I'm trying to write a simple script for killing a process. I've already read Find and kill a process in one line using bash and regex so please don't redirect me to that.
This is my code:
LINE=$(ps aux | grep '$1')
PROCESS=$LINE | awk '{print $2}'
echo $PROCESS
kill -9 $PROCESS
I want to be able to run something like
sh kill_proc.sh node
and have it run
kill -9 node
But instead what I get is
kill_process.sh: line 2: User: command not found
I found out that when I log $PROCESS
it is empty.
Does anyone know what I'm doing wrong?
PROCESS=$(echo "$LINE" | awk '{print $2}')
or
PROCESS=$(ps aux | grep "$1" | awk '{print $2}')

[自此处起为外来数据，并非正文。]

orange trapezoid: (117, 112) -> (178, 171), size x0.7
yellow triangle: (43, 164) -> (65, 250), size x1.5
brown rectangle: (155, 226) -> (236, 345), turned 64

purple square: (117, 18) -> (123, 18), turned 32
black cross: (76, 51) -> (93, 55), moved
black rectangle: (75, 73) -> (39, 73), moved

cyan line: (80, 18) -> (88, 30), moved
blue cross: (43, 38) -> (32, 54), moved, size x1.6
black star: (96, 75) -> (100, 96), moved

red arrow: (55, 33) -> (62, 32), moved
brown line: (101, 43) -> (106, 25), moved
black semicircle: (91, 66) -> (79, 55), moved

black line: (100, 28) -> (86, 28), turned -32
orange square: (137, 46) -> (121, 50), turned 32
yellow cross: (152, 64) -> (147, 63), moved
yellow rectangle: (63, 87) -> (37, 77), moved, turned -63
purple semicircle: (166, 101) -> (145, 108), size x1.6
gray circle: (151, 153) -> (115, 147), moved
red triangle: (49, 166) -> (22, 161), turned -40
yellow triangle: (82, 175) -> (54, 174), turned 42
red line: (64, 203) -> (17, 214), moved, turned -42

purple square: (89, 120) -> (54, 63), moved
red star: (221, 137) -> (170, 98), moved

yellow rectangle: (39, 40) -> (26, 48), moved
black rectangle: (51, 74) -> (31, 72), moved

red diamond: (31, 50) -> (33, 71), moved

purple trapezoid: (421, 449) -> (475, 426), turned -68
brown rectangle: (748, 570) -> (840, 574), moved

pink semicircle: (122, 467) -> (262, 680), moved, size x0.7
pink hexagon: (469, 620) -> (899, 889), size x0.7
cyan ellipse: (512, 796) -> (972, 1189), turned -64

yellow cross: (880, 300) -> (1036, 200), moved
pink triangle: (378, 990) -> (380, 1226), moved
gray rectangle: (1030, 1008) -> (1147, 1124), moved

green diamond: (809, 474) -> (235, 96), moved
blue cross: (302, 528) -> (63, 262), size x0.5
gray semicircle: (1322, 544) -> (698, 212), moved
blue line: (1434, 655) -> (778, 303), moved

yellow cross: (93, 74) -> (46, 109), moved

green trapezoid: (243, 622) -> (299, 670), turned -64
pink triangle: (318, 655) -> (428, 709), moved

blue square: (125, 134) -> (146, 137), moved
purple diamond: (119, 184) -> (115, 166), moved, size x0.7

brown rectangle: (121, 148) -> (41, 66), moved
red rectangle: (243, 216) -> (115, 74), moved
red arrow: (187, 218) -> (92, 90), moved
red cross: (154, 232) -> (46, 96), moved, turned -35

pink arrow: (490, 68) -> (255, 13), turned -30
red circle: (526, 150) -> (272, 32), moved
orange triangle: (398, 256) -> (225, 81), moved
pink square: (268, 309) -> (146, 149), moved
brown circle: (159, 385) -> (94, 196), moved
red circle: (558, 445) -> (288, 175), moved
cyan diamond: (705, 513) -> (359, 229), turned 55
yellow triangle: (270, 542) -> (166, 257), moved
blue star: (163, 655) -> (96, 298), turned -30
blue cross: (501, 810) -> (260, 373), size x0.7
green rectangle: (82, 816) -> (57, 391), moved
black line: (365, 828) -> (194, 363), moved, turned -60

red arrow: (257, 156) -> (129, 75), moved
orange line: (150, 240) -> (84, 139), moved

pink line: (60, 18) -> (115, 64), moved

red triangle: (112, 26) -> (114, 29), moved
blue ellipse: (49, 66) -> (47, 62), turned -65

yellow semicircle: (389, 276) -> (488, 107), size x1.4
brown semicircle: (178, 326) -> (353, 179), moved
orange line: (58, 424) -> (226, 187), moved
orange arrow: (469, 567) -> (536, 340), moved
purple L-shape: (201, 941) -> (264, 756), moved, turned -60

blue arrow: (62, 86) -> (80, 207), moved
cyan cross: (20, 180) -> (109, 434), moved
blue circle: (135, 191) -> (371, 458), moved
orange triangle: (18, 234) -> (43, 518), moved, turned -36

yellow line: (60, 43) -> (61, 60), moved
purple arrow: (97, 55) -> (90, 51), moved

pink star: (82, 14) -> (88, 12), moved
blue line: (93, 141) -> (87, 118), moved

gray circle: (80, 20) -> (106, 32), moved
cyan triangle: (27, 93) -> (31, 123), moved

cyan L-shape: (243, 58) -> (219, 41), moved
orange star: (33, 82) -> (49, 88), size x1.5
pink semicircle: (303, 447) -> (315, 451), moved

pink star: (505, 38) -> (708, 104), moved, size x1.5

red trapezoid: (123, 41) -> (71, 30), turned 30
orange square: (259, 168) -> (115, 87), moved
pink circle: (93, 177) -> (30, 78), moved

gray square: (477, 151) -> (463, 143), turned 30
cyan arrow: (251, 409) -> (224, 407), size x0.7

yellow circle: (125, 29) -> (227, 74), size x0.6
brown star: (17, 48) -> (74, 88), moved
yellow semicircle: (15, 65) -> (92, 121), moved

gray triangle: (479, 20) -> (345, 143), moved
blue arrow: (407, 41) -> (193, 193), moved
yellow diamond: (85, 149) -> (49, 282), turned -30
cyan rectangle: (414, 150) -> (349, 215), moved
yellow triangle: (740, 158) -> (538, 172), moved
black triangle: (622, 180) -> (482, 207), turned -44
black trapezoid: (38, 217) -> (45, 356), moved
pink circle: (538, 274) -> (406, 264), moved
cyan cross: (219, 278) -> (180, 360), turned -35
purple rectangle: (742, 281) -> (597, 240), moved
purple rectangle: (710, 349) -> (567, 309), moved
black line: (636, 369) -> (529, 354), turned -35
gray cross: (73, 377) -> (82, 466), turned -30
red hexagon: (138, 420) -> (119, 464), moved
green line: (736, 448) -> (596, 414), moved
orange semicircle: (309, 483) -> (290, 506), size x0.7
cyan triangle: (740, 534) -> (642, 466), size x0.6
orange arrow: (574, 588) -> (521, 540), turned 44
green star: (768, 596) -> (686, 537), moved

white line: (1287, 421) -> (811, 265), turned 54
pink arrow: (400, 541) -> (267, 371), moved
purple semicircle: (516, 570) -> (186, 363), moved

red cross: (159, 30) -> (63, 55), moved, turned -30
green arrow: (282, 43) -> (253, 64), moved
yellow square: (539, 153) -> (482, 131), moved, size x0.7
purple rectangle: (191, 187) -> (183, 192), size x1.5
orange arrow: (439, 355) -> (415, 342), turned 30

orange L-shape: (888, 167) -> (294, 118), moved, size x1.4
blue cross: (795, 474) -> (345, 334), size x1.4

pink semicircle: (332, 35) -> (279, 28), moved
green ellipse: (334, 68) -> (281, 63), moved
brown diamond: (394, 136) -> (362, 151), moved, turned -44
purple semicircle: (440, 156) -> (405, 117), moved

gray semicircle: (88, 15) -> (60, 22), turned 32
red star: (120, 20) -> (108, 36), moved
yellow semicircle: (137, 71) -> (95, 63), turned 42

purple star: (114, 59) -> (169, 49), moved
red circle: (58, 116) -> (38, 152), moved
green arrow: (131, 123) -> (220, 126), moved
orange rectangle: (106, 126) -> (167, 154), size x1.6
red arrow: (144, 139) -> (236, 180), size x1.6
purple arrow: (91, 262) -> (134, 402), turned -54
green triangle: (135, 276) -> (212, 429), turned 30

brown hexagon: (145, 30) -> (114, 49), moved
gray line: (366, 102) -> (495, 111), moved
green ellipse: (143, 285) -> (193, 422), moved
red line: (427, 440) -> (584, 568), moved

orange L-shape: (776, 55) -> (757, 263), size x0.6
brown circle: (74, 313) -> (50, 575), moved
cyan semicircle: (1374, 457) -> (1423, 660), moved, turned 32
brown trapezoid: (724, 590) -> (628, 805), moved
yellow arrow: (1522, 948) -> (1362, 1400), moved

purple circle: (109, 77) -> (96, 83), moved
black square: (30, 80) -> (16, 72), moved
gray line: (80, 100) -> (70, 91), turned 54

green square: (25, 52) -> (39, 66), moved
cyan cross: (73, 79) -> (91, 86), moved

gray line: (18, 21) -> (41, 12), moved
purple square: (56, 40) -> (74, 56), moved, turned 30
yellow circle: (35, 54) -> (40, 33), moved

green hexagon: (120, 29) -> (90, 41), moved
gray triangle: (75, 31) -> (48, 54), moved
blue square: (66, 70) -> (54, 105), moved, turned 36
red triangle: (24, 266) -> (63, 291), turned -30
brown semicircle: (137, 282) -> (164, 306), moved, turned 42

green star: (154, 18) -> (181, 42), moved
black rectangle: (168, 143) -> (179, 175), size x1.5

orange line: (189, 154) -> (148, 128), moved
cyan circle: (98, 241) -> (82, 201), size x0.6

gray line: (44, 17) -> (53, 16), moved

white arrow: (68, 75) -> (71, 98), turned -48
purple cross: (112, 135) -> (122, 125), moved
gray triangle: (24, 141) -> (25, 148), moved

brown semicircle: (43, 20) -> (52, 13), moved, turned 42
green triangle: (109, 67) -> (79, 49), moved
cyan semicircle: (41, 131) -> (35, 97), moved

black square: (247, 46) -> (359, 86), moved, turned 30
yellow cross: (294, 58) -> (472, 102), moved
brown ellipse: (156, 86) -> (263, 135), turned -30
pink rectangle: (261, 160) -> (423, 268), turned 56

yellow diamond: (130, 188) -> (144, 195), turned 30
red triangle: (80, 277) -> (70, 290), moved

I don't know why you're getting the error you quoted. I can't reproduce it. When you say this:
PROCESS=$LINE | awk '{print $2}'
the shell expands it to something like this:
PROCESS='mayoff 10732 ...' | awk '{print $2}'
(I've shortened the value of $LINE
to make the example readable.)
The first subcommand of the pipeline sets variable PROCESS
; this variable-setting command has no output so awk
reads EOF immediately and prints nothing. And since each subcommand of the pipeline runs in a subshell, the setting of PROCESS
takes place only in a subshell, not in the parent shell running the script, so PROCESS
is still not set for later commands in your script.
(Note that some versions of bash
can run the last subcommand of the pipeline in the current shell instead of in a subshell, but that doesn't affect this example.)
Instead of setting PROCESS
in a subshell and feeding nothing to awk
on standard input, you want to feed the value of LINE
to awk
and store the result in PROCESS
in the current shell. So you need to run a command that writes the value of LINE
to its standard output, and connects that standard output to the standard input of awk
. The echo
command can do this (or the printf
command, as chepner pointed out in his answer).
这篇关于我如何保存bash命令的一个变量输出?的文章就介绍到这了,希望我们推荐的答案对大家有所帮助,也希望大家多多支持IT屋!